Через десять лет жене будет тридцать четыре, думал Гавриилов. Сыну – пятнадцать. А самому Гавриилову – тридцать семь. Цветущий возраст. Только жить да жить…

Тьфу ты! Он отмахивался от глупых мыслей, но как отмахнуться от запечатлевшихся в уме глаз Петра?

И чем ближе он подходил к дому, тем неприятней становилось на душе.

Взлаяла собака. Гавриилов вздрогнул. Напугала проклятая шавка так, что заколотилось сердце. Он остановился, переводя дух.

Он посмотрел на мутное глубокое небо и почувствовал себя под ним утопшим. И сказал себе негромко вслух: убьет!

Повернулся и быстро пошел назад.

Отомкнул КПЗ и, не заглядывая в камеру, ушел.

Иван Захарович охал от боли и удивления, когда Петр выводил его на волю.

– Как же ты их? Каким словом?

– Молча, – нехотя отвечал Петр.

– Таишь силу? Ну, таи… (Господи, – мысленно добавил старик.)

Остаток ночи они провели в пути.

Углубились в лес, который был им не страшен теперь после людей.

Брели до рассвета.

Брели до высокого солнца, пока не потеплело, и набрели на полянку-пригорок, а в исподножье пригорка – родничок в траве. Напились воды, умылись, заснули.

Оказались они, не ведая того, на территории госзаказника – и во все последующие дни никого не видели и никто не видел их. Так они и оставались на этой полянке, живя в шалаше, – до середины сентября.

Через две недели резко обозначились скулы Петра.

Он молчал. Читал Библию. То усмехался – от чего Ивана Захаровича оторопь брала, то удивленно поднимал брови, словно увидев что-то знакомое, – и Ивану Захаровичу становилось почему-то еще страшнее.

Через три недели Петр ушел от Ивана Захаровича и построил на другом краю поляны себе шалаш.

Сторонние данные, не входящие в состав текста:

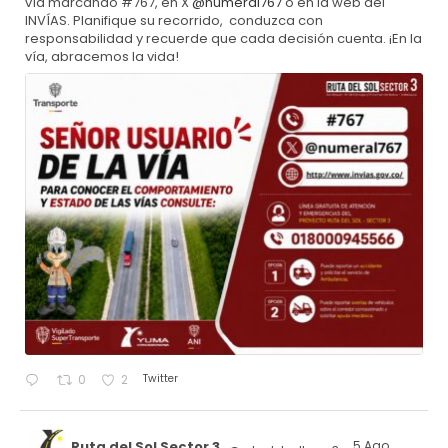
vía marcando #767, en X
@numeral767
o en la web del
INVÍAS. Planifique su recorrido, conduzca con
responsabilidad y recuerde que cada decisión cuenta. ¡En la
vía, abracemos la vida!
Twitter
0
2
Ruta del Sol Sector 3
5 Ago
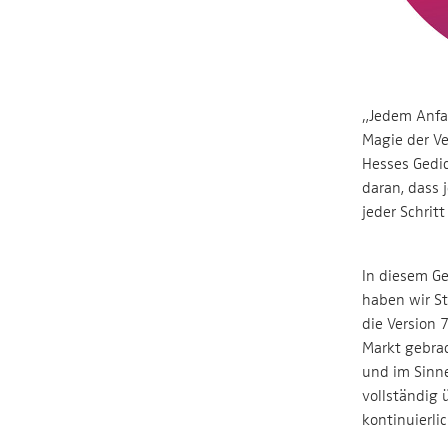
„Jedem Anfa
Magie der V
Hesses Gedic
daran, dass
jeder Schrit
In diesem Ge
haben wir St
die Version 
Markt gebrac
und im Sinne
vollständig 
kontinuierli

Библию с собой не взял.

Через месяц, ночью, Иван Захарович, спавший чутко, увидел, как тень склонилась над ним, рука потянулась к пазухе, где был хлеб. Долго, очень долго была в таком положении рука – и опустилась. Послышался всхлип.

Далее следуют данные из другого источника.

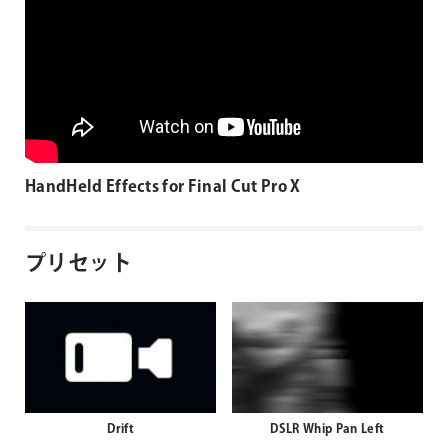
HandHeld Effects for Final Cut Pro X
プリセット
Drift
DSLR Whip Pan Left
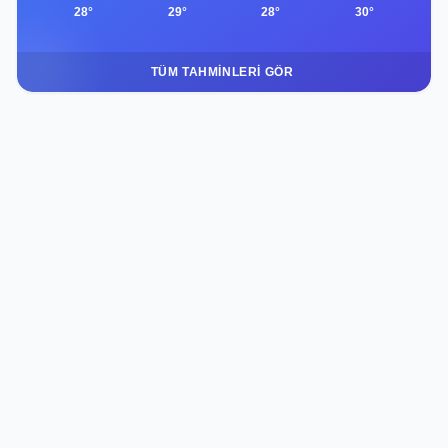
28°
29°
28°
30°
TÜM TAHMINLERI GÖR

Через тридцать пять дней с начала поста Иван Захарович утром обнаружил, что не может встать. Он пересилил себя и пополз к шалашу Петра. Тот, обросший волосами, отощавший до ребер, но казавшийся от этого огромнее, чем был на самом деле, лежал на спине, словно придавленный к земле, и глядел в небо сквозь прутья шалаша.

– Встать можешь? – шепнул Иван Захарович.

Петр не ответил.

– Нет, Петруша. Так не годится. Я полагаю, Христос что-то ел все-таки. Ягоды. И эти. Акриды. Кузнечики, что ль? В кузнечике тоже живая сила. Калории. Или вот – хлебушек. Святая еда. Съешь хлебушка.

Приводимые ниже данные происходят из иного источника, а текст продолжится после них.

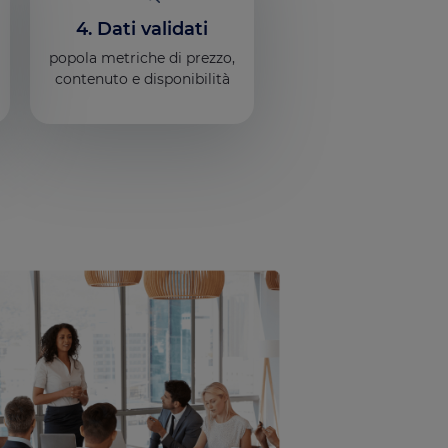
4. Dati validati
popola metriche di prezzo,
contenuto e disponibilità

Петр не ответил. Он окаменел. Иван Захарович остался рядом. Превозмогая себя, иногда доползал до ручья, зачерпывая воду во фляжку, полз обратно, поил Петра, пил сам.

На тридцать восьмой день и этого не смог.

Утром сорок первого дня, полуослепший (так на нем сказался голод), Иван Захарович окликами и слабыми толчками будил Петра.

Петр не отзывался.

Умер, тупо подумал Иван Захарович. Не Христос, значит. Человек. А убил его – я. Не пожалел человека. Ах, Петя, Петруша… Однако утешает: скоро и сам помру.

И стал угасать в забытьи.

Но к полудню Петр очнулся, пошевелился.

С трудом, как тяжелый камень, Иван Захарович вынул кусок хлеба, который и тверд был, как камень.

Положил возле Петра. Петр скосил глаза. Долго поворачивался на бок, на живот – и оказался лицом возле хлеба. Стал сосать его и отщипывать крошки. Каждая крошка осторожно захватывалась языком и губами, чтобы не упала, втягивалась в рот, обжевывалась до нечувствительности – и слюна с растворенным в ней хлебом проглатывалась. Нихилов пристроился с другого бока. Весь день до вечера, и всю ночь, и весь следующий день питались они этим куском, а потом впали в сон. Проснувшись, сумели встать на четвереньки. Тогда доползли до ручья, напились – и после этого даже смогли подняться, хоть и держась за стволы и ветки деревьев.